- [How to complete this task]
From the entries that follow, report every line in which "minster" occurs.

- [Supplied material]
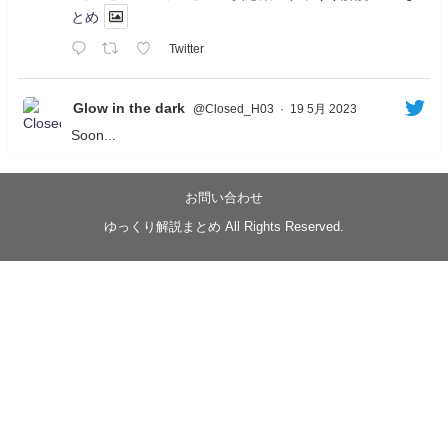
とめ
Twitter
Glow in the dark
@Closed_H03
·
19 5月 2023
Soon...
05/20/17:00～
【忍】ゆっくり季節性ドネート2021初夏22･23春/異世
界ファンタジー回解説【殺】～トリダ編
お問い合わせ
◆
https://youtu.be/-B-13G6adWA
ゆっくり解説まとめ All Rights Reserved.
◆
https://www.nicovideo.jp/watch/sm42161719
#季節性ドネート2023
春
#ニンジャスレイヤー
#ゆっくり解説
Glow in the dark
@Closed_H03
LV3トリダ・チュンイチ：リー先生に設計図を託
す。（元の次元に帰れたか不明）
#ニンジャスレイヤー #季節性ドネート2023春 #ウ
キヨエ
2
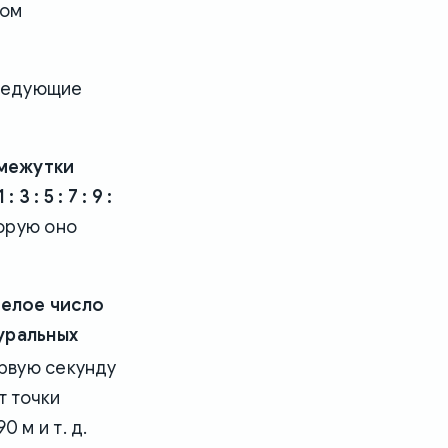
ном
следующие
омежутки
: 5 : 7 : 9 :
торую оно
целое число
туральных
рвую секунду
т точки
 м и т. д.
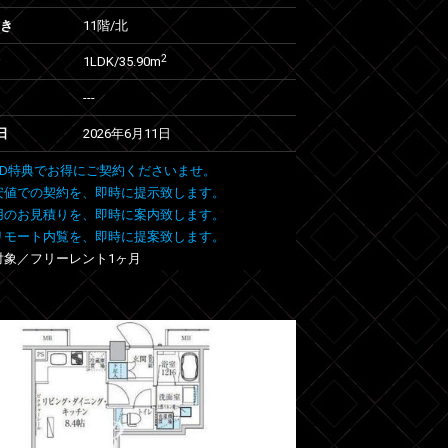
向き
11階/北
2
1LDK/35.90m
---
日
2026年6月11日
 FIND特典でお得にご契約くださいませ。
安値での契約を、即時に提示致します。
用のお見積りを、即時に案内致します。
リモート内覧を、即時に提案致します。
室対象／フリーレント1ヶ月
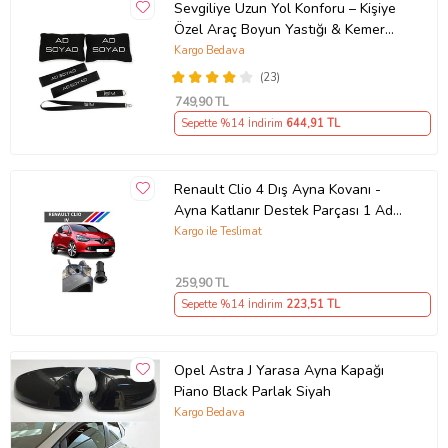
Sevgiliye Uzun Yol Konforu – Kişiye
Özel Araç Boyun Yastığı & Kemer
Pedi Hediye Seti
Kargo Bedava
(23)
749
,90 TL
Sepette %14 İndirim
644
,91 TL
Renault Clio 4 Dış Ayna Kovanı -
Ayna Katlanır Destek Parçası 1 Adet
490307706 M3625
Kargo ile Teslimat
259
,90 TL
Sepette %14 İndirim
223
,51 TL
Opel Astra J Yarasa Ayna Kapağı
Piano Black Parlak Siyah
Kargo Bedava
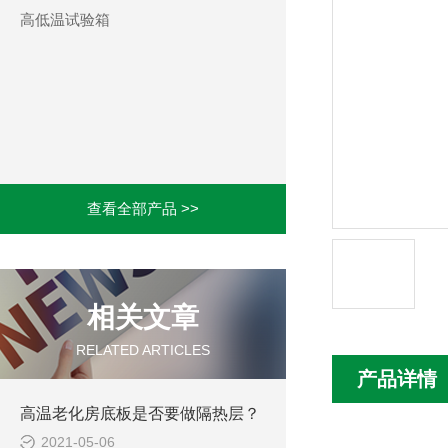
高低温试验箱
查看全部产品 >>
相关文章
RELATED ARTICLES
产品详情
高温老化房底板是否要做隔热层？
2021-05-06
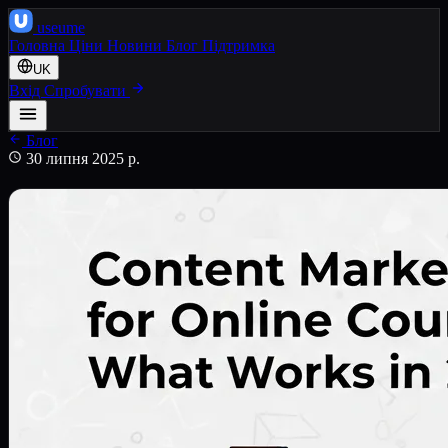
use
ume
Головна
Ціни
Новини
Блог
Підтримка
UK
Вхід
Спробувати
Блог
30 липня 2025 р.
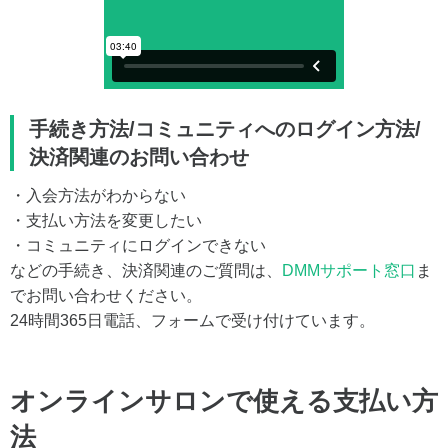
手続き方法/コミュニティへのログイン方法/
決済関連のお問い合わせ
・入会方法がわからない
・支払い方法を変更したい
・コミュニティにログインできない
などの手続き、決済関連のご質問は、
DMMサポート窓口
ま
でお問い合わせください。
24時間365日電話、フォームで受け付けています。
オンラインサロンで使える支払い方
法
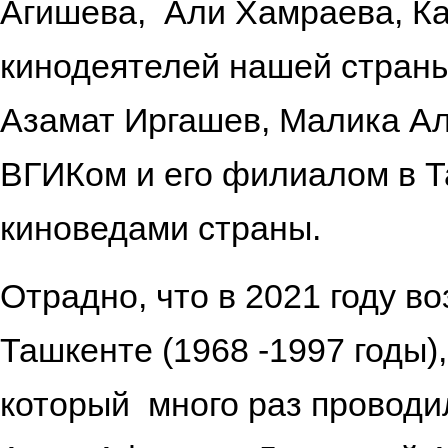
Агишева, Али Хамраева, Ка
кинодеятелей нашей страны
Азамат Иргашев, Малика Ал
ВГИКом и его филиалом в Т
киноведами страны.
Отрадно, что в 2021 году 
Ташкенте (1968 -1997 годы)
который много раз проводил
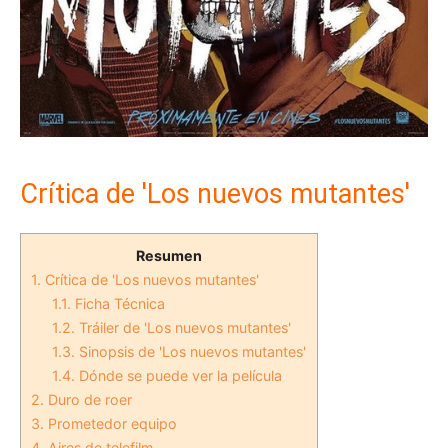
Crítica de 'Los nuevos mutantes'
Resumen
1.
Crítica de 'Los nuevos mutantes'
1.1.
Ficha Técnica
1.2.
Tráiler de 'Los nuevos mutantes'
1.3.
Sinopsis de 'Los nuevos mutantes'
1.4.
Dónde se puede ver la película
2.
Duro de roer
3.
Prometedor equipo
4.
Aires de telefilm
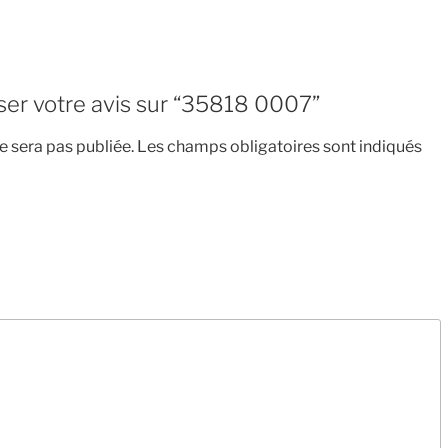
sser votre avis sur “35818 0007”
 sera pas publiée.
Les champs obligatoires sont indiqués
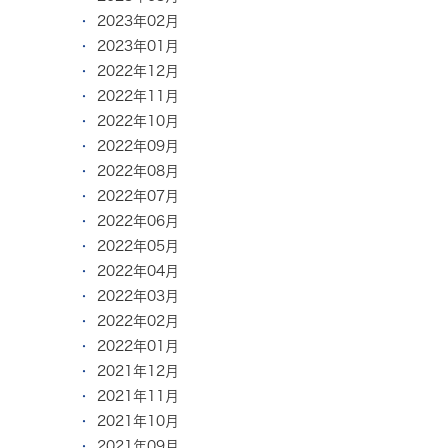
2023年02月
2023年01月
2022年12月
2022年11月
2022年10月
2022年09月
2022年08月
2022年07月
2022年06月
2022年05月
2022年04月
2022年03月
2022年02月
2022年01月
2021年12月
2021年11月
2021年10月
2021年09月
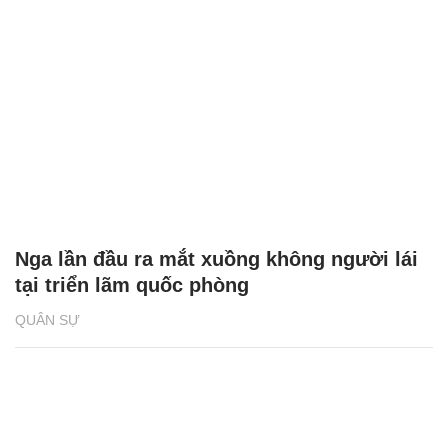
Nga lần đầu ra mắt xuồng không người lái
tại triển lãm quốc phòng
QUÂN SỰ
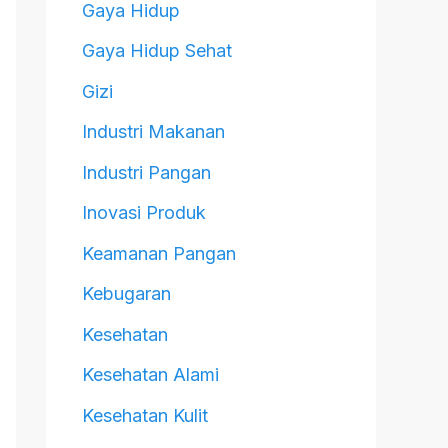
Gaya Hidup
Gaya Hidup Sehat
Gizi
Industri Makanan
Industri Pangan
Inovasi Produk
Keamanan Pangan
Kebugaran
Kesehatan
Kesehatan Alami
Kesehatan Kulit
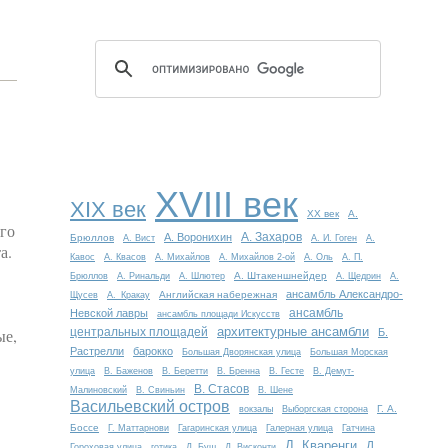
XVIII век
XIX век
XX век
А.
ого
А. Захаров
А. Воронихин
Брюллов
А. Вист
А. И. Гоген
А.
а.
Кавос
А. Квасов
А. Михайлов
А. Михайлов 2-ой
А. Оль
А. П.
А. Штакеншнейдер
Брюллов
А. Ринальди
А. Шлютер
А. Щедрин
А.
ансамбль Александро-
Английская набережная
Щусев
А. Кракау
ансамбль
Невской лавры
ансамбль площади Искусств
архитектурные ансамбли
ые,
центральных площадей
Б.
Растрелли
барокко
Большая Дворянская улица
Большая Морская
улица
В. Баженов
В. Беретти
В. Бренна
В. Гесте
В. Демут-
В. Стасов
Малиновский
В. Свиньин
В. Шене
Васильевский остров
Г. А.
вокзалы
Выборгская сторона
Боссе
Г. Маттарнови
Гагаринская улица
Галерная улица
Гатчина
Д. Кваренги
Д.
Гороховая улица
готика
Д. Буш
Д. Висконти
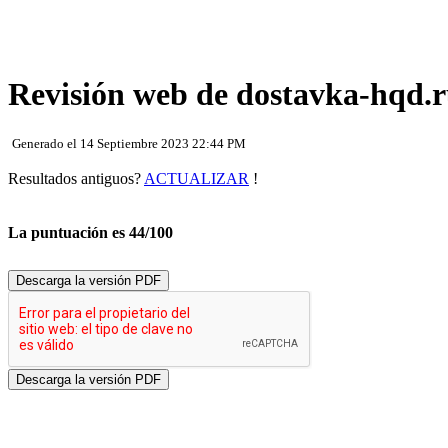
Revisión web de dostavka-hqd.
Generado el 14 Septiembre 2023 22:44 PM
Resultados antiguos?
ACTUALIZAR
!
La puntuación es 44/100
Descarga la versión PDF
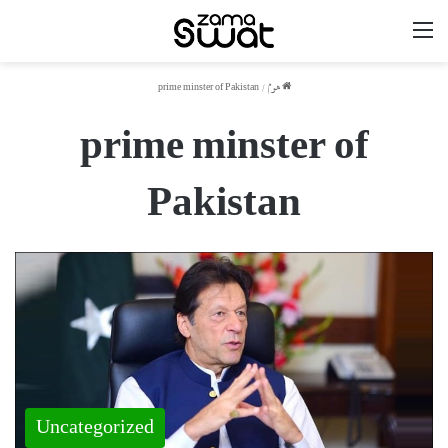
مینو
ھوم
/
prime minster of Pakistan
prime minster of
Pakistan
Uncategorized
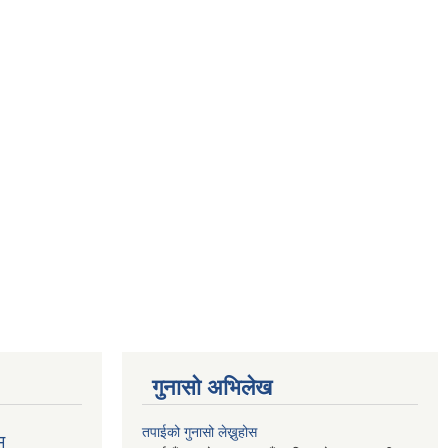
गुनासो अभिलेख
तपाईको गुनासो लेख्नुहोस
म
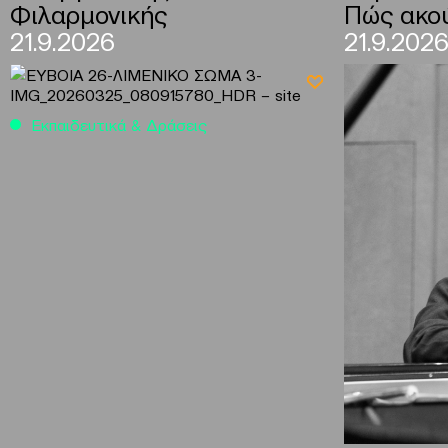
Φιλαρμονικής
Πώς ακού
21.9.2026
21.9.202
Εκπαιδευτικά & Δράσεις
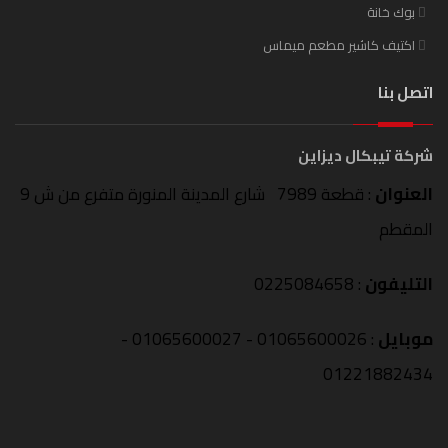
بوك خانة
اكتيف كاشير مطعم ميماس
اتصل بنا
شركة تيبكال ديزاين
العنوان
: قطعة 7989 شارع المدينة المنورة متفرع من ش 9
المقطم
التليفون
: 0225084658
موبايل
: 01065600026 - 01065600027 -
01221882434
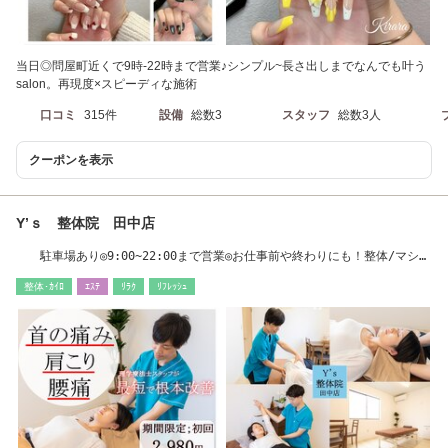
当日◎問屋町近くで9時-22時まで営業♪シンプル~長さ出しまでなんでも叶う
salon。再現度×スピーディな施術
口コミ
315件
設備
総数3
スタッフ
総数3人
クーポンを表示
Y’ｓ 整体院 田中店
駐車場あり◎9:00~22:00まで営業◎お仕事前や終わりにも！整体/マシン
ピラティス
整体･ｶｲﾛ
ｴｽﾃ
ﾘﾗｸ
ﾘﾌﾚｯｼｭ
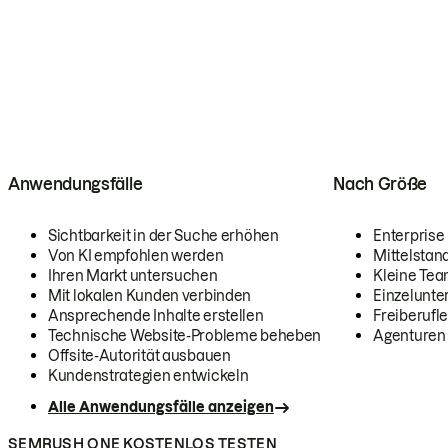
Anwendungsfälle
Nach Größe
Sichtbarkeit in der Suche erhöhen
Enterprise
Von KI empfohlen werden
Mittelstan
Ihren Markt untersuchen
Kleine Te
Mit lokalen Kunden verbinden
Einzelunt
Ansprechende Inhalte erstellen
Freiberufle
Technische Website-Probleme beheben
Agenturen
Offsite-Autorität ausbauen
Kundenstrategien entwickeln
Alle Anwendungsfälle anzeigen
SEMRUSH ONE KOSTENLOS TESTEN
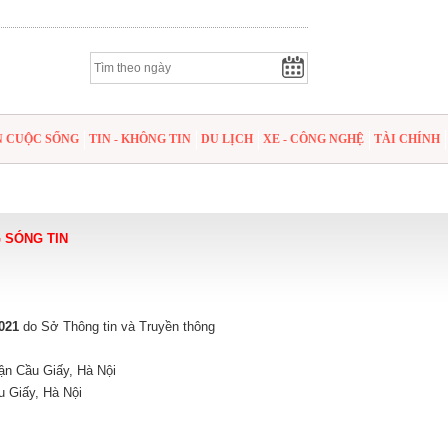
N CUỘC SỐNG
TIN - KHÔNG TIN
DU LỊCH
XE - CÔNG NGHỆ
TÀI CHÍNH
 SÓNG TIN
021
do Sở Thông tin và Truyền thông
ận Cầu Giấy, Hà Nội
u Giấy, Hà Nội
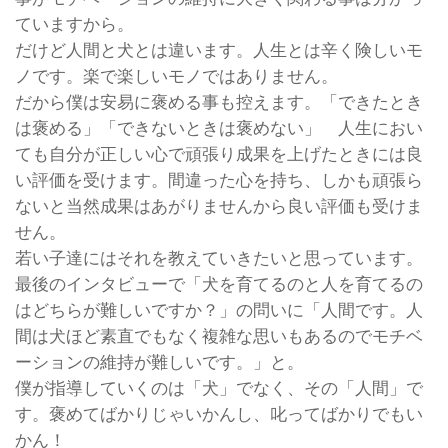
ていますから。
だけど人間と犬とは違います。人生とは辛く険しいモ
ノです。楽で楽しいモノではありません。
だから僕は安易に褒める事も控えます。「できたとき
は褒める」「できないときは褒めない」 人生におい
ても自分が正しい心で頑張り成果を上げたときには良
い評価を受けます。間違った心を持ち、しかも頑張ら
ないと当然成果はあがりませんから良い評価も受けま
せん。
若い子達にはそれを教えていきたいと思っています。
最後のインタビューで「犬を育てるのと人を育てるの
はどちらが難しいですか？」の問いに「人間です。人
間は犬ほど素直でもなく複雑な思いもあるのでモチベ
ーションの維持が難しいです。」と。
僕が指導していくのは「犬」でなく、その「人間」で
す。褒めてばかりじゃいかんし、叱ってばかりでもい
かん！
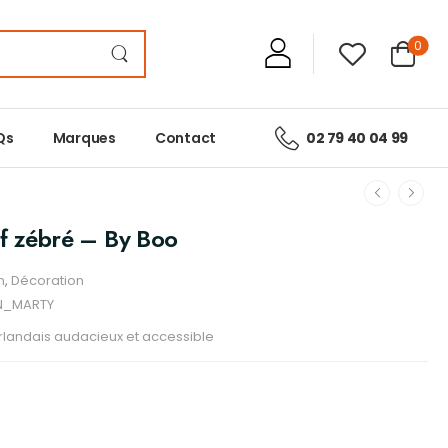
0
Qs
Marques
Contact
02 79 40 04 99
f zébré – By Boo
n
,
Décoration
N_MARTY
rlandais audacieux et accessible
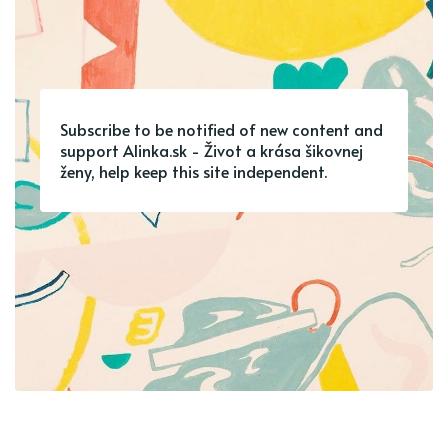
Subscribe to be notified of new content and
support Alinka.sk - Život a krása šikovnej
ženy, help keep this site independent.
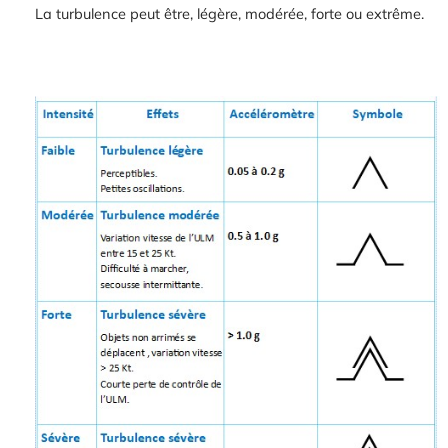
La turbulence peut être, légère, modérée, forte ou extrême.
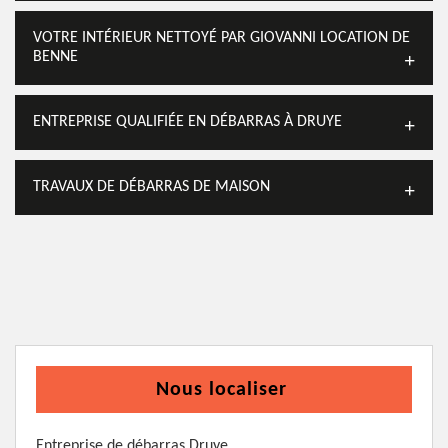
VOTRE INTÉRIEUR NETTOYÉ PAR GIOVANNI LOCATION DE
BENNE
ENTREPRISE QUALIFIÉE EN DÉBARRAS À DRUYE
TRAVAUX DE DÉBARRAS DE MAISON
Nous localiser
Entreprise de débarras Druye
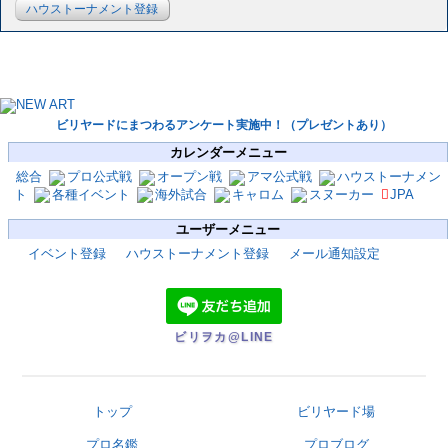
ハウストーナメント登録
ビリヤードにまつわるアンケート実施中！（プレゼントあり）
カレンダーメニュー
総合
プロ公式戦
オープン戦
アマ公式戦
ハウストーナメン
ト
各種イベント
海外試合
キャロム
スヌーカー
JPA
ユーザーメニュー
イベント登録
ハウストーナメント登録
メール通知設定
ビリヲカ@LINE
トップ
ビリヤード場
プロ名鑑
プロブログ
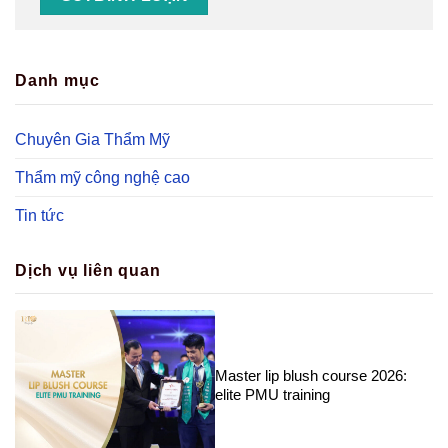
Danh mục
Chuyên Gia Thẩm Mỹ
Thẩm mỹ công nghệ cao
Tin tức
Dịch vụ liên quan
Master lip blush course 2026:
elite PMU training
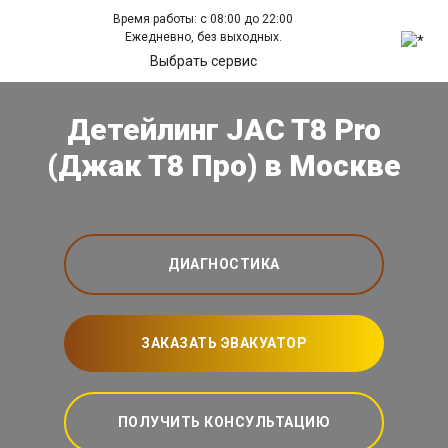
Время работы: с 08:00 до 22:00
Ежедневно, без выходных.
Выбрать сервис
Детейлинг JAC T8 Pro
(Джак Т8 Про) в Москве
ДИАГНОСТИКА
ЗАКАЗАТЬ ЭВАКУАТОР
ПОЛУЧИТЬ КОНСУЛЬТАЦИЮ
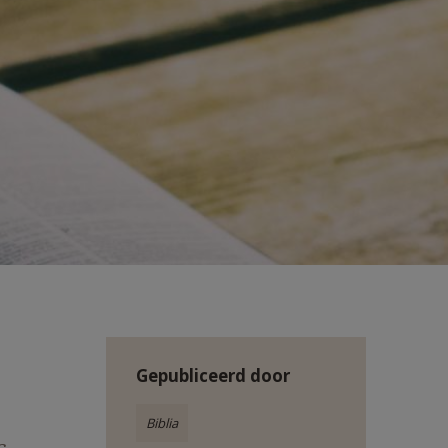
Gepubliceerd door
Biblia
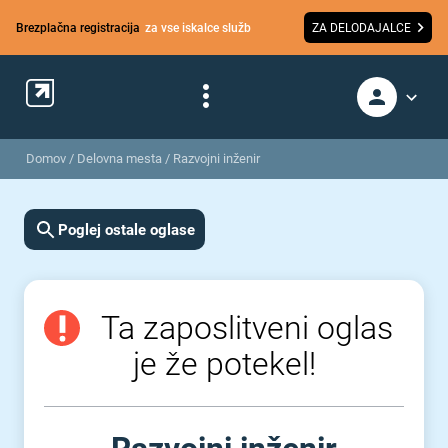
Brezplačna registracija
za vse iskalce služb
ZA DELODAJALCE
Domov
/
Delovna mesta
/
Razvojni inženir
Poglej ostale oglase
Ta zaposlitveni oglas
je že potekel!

- [Exercise response]
prime minster of Pakistan
prime minster of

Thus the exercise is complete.